Even if there is an international treaty, it would seem to be utterly unenforceable, especially given the existence of secret government labs, leakers / cyber-espionage, and grillions of GPUs, CPUs, and FPGAs off the grid around the world. I think this is true today and will continue to be true for the foreseeable future.
So, if we have an unfixably unsafe AGI scenario in which the factors 2A-2D are all unfavorable, it just seems utterly hopeless to me. (If anyone has ideas, I’m very interested to hear them!) Instead, I would say the priority is to do technical safety work well in advance, to not get stuck in that kind of situation. I’m very interested in other people’s thoughts on this.
Appendix: My list of early-branching paths to AGI
I find that there are a number of grand visions for what AGI will look like and how we’ll get there, and these involve years or decades of substantially non-overlapping R&D. (Of course some of these have some overlap.) This is why I think AGI safety work is urgent, even if AGI were centuries away—because it will inform us about which of these paths is more or less promising. Then we can build the AGI that’s best, and not just wait and see which R&D program happens to reach the finish-line first.
So here’s my little list. I doubt all of them are technically feasible R&D paths that yield very different AGIs at the end, but I’m pretty sure some of them are.
Make a non-agential world-model-building AGI and probe it using interpretability tools (Chris Olah)
Understand and copy brain algorithms (Vicarious, Numenta). Within this category, we could copy just the intelligence part (neocortex), or we could also copy emotions etc.
There is a general spectrum between how much of the AGI is conventional computer code versus ML models—after all, any specific thing that can be learned can also (given enough engineer-hours) be hand-coded.

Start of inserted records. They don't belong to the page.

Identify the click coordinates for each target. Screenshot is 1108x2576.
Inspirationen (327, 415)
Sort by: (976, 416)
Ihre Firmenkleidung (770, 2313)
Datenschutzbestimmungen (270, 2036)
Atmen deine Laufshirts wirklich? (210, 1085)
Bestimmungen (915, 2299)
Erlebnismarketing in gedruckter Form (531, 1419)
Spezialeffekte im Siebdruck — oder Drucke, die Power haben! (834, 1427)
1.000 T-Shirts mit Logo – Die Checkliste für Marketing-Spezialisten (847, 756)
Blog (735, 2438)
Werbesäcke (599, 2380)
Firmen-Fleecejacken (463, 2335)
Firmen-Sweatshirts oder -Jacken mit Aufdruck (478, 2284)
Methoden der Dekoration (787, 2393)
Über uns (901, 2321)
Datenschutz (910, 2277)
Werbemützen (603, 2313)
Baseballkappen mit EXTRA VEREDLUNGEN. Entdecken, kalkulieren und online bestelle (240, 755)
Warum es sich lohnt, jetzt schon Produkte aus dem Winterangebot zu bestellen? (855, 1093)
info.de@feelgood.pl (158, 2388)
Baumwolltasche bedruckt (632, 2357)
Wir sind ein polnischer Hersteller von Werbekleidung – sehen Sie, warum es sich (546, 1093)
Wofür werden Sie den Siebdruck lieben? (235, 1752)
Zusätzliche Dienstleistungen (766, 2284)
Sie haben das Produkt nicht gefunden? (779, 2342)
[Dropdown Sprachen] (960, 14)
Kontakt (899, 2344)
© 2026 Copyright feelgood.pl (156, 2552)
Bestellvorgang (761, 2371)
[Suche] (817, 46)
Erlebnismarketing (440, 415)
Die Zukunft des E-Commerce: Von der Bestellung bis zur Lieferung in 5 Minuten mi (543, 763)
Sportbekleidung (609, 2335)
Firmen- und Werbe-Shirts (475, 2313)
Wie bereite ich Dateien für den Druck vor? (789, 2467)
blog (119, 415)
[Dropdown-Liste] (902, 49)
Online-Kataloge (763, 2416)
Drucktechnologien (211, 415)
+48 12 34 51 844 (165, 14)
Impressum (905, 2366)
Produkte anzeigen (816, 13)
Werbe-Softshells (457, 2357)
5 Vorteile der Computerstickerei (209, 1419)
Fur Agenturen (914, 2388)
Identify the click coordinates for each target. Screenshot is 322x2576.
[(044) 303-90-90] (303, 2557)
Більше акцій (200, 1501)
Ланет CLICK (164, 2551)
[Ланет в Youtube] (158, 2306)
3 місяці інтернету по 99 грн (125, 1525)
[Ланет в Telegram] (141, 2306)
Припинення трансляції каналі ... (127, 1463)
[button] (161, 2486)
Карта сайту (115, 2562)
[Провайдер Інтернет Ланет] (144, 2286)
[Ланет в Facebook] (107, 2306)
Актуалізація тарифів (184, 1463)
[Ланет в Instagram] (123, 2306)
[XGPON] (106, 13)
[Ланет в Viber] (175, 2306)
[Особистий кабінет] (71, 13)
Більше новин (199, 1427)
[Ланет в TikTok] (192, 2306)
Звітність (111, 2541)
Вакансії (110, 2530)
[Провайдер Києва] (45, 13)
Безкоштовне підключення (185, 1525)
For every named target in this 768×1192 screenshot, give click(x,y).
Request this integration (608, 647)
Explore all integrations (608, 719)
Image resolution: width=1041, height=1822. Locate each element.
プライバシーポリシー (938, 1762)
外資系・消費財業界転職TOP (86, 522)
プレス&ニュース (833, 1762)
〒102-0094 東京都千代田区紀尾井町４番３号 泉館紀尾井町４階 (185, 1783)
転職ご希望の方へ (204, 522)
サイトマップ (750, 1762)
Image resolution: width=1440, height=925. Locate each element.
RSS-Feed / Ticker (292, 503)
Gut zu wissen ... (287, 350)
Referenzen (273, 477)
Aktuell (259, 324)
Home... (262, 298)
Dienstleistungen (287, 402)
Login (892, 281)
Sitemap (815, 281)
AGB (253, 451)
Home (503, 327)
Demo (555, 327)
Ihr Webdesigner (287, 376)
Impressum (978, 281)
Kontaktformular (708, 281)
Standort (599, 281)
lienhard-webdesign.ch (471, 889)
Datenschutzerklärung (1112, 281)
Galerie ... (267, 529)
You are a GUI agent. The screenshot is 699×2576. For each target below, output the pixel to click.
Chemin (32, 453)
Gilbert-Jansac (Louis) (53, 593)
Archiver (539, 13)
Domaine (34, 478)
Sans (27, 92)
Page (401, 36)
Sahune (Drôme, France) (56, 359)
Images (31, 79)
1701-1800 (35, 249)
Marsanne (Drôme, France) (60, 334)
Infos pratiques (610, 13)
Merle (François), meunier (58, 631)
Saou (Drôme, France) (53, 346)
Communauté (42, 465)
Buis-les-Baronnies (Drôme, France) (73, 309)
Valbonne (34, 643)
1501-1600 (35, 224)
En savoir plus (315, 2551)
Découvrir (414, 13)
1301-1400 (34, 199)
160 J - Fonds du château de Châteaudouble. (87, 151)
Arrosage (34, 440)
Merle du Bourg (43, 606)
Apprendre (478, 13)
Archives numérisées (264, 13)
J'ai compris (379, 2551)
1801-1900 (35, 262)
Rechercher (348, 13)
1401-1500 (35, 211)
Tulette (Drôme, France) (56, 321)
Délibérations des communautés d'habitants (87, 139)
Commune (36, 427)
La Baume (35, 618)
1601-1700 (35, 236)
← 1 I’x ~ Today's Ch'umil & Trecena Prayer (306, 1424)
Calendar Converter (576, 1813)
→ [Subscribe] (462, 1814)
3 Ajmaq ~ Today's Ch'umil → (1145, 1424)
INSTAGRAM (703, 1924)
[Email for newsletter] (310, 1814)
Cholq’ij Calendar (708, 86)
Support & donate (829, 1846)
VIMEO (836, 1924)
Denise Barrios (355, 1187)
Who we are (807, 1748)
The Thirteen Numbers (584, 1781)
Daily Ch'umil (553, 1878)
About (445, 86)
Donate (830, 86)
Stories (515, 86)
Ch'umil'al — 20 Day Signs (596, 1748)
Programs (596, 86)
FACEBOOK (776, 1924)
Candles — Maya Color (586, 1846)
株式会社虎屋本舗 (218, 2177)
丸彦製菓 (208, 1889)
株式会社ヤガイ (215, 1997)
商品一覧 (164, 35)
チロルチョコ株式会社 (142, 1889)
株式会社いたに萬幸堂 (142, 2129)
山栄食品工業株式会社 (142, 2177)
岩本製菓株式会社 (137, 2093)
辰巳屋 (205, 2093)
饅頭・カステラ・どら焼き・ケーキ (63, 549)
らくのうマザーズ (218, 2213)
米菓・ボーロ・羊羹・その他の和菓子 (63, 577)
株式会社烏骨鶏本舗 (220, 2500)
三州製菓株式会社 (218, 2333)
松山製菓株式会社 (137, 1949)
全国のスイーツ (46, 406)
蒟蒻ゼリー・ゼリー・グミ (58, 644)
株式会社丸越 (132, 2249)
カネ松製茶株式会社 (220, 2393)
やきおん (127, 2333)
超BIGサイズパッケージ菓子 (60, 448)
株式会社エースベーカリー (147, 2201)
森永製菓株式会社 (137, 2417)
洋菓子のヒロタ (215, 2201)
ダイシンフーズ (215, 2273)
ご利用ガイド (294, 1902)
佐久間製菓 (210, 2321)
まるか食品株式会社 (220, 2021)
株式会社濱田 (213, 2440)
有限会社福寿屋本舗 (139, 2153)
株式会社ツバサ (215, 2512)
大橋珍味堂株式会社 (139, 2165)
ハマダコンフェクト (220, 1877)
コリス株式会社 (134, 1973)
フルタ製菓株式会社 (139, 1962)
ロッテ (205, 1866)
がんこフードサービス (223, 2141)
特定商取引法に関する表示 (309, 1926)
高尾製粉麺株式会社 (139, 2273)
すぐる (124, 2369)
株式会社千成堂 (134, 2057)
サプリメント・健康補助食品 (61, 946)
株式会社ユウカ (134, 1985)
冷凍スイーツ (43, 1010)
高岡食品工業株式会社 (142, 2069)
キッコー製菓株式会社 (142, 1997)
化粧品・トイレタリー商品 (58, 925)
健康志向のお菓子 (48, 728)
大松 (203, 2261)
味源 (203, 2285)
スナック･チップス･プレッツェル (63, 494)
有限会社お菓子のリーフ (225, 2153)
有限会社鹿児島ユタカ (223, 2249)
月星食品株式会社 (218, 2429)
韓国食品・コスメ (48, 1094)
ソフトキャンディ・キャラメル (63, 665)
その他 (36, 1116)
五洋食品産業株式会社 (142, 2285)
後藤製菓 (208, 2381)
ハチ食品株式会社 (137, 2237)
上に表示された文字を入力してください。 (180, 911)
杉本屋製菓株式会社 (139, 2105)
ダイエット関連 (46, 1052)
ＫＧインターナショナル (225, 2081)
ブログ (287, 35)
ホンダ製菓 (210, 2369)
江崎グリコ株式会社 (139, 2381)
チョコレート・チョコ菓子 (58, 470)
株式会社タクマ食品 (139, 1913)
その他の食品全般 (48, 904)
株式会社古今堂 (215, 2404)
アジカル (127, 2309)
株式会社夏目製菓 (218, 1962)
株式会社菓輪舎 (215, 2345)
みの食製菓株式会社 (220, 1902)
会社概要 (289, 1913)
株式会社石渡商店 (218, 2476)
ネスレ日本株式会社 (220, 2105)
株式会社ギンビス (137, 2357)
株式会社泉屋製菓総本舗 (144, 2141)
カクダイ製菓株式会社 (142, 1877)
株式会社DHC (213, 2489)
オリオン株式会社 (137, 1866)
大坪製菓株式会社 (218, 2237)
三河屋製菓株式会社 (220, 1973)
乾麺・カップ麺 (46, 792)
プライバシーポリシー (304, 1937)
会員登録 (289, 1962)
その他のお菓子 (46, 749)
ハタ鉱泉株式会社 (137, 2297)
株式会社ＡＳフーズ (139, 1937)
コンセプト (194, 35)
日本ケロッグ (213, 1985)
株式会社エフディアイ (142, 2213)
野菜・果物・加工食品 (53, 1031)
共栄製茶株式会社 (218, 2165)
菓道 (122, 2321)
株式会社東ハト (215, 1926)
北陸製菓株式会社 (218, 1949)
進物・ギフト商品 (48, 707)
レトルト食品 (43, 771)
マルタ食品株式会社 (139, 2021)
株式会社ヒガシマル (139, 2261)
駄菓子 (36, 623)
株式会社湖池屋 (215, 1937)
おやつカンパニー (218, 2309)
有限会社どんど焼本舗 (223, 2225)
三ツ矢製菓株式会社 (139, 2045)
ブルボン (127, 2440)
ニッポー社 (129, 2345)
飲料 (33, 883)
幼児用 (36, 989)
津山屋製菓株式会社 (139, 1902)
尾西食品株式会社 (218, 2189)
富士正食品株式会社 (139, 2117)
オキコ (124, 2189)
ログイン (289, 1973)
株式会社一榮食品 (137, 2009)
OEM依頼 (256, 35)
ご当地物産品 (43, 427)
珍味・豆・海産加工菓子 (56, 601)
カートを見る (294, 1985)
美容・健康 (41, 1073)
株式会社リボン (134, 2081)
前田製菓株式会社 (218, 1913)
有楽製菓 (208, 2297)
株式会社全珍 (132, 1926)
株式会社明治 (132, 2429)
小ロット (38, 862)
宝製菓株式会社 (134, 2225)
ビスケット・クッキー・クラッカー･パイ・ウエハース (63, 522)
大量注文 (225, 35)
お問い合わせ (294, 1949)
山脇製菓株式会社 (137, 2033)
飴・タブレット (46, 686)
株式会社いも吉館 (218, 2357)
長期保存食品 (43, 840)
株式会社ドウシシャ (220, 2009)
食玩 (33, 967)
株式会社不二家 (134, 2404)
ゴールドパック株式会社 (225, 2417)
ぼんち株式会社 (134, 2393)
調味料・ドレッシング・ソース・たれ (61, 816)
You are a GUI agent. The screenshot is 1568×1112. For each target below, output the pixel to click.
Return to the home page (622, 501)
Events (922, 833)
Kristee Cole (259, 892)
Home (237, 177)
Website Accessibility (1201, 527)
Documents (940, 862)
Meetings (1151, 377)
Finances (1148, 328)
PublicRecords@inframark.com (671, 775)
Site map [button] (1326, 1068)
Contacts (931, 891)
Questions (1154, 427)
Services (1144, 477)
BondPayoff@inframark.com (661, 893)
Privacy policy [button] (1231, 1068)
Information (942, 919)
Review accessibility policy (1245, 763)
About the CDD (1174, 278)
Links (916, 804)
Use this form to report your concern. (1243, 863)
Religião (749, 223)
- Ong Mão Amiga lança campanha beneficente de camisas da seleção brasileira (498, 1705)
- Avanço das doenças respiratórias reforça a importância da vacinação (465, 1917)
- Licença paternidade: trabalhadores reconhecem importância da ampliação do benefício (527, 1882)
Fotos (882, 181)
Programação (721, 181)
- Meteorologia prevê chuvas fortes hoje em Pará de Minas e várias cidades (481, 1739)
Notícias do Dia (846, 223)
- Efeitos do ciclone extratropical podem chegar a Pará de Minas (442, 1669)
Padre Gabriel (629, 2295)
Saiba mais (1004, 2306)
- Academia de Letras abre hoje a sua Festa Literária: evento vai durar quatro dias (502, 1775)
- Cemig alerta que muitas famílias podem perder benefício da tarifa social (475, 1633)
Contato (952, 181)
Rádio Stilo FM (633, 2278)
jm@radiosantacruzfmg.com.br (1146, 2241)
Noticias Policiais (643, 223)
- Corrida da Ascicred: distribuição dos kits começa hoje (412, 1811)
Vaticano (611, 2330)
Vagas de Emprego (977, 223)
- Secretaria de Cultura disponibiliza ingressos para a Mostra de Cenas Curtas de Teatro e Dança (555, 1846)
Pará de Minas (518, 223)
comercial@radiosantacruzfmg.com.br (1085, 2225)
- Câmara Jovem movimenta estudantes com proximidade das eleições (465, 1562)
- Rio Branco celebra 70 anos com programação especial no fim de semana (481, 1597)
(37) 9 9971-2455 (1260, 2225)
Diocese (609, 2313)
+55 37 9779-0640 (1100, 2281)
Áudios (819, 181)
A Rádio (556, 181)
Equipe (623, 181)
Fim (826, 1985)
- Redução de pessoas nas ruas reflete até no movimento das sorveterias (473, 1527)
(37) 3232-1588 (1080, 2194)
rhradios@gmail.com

System that talks talks to humans and helps them reason better (David Ferrucci)
Maybe whatever MIRI is doing in their undisclosed research program (involving Haskell I guess)?
I’m sure I’m leaving stuff out. I’m curious to what extent other people see many parallel paths to AGI, as I do, versus thinking only one path is really plausible, or that the paths will converge at the end, or that the paths mostly overlap, or some other opinion.